__INSTRUCTIONS FOR THE TASK__
Reproduce precisely the lines between the start of the data below and the line with "able to obtain them.", both included.

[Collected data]
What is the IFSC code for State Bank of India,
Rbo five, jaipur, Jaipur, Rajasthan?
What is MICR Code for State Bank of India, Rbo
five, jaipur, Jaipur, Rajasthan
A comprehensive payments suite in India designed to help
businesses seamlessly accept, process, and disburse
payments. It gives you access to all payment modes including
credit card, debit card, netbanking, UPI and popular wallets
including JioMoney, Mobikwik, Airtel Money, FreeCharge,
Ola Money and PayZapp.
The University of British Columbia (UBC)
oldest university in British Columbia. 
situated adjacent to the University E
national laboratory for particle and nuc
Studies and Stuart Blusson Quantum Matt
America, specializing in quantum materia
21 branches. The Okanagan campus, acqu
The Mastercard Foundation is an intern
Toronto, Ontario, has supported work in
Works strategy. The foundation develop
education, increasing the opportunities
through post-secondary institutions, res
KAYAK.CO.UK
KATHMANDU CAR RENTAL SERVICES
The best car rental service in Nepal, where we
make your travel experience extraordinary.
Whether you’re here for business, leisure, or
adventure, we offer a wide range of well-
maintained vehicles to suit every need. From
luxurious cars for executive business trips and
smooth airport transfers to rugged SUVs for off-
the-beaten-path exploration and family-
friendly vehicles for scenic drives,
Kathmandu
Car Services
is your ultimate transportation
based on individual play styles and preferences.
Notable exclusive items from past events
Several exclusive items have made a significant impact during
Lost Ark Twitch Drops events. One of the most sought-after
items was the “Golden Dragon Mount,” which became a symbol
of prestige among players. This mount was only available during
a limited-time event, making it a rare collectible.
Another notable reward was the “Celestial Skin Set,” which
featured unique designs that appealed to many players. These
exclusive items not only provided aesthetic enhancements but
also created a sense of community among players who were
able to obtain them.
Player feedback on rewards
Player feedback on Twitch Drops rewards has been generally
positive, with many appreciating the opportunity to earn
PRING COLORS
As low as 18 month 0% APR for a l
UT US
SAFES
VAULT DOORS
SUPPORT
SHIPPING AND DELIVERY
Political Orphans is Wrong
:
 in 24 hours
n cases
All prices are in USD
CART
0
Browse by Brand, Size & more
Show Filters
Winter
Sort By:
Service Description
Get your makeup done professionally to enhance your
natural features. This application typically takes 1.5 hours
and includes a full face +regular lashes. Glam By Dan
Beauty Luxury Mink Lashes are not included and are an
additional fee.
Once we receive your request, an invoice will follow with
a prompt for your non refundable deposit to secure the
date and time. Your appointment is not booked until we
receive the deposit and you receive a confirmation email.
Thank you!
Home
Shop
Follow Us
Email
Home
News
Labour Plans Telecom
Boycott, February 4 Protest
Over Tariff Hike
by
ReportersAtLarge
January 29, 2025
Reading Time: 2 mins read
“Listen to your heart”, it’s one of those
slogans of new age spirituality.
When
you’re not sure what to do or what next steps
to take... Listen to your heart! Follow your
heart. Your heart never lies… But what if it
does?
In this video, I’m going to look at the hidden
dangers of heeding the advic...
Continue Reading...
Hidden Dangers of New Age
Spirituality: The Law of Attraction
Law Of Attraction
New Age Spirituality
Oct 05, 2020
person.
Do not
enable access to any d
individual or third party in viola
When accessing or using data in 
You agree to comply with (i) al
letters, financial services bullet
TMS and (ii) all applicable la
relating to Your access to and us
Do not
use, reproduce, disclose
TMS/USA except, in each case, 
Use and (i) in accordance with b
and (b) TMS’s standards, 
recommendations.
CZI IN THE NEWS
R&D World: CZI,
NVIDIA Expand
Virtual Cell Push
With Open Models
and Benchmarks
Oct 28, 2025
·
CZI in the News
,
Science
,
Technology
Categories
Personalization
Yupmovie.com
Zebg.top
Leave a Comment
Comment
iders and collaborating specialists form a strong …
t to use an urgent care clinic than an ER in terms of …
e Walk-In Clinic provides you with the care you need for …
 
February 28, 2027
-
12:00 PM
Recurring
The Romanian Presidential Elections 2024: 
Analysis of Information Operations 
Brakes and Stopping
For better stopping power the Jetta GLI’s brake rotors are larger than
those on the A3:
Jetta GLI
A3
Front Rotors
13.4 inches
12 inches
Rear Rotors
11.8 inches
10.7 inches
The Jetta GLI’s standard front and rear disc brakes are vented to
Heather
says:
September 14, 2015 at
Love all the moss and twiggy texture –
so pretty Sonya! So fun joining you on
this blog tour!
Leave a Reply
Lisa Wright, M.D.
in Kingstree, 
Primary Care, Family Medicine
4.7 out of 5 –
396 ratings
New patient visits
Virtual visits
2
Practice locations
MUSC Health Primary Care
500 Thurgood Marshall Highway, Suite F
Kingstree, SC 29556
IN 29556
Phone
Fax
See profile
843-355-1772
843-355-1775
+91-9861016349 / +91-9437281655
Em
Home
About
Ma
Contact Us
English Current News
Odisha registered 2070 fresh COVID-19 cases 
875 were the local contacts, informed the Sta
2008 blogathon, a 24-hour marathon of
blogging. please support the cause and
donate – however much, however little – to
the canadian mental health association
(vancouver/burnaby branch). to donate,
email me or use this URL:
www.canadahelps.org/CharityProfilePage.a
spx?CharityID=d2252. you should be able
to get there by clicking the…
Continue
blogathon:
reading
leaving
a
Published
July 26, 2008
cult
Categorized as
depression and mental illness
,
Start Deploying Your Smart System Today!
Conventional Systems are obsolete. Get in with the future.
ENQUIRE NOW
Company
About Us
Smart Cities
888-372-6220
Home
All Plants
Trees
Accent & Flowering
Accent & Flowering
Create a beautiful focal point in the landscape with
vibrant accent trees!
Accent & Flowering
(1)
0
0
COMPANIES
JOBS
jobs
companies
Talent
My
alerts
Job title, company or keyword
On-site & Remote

__ANSWER TO THIS TASK__
What is the IFSC code for State Bank of India,
Rbo five, jaipur, Jaipur, Rajasthan?
What is MICR Code for State Bank of India, Rbo
five, jaipur, Jaipur, Rajasthan
A comprehensive payments suite in India designed to help
businesses seamlessly accept, process, and disburse
payments. It gives you access to all payment modes including
credit card, debit card, netbanking, UPI and popular wallets
including JioMoney, Mobikwik, Airtel Money, FreeCharge,
Ola Money and PayZapp.
The University of British Columbia (UBC)
oldest university in British Columbia. 
situated adjacent to the University E
national laboratory for particle and nuc
Studies and Stuart Blusson Quantum Matt
America, specializing in quantum materia
21 branches. The Okanagan campus, acqu
The Mastercard Foundation is an intern
Toronto, Ontario, has supported work in
Works strategy. The foundation develop
education, increasing the opportunities
through post-secondary institutions, res
KAYAK.CO.UK
KATHMANDU CAR RENTAL SERVICES
The best car rental service in Nepal, where we
make your travel experience extraordinary.
Whether you’re here for business, leisure, or
adventure, we offer a wide range of well-
maintained vehicles to suit every need. From
luxurious cars for executive business trips and
smooth airport transfers to rugged SUVs for off-
the-beaten-path exploration and family-
friendly vehicles for scenic drives,
Kathmandu
Car Services
is your ultimate transportation
based on individual play styles and preferences.
Notable exclusive items from past events
Several exclusive items have made a significant impact during
Lost Ark Twitch Drops events. One of the most sought-after
items was the “Golden Dragon Mount,” which became a symbol
of prestige among players. This mount was only available during
a limited-time event, making it a rare collectible.
Another notable reward was the “Celestial Skin Set,” which
featured unique designs that appealed to many players. These
exclusive items not only provided aesthetic enhancements but
also created a sense of community among players who were
able to obtain them.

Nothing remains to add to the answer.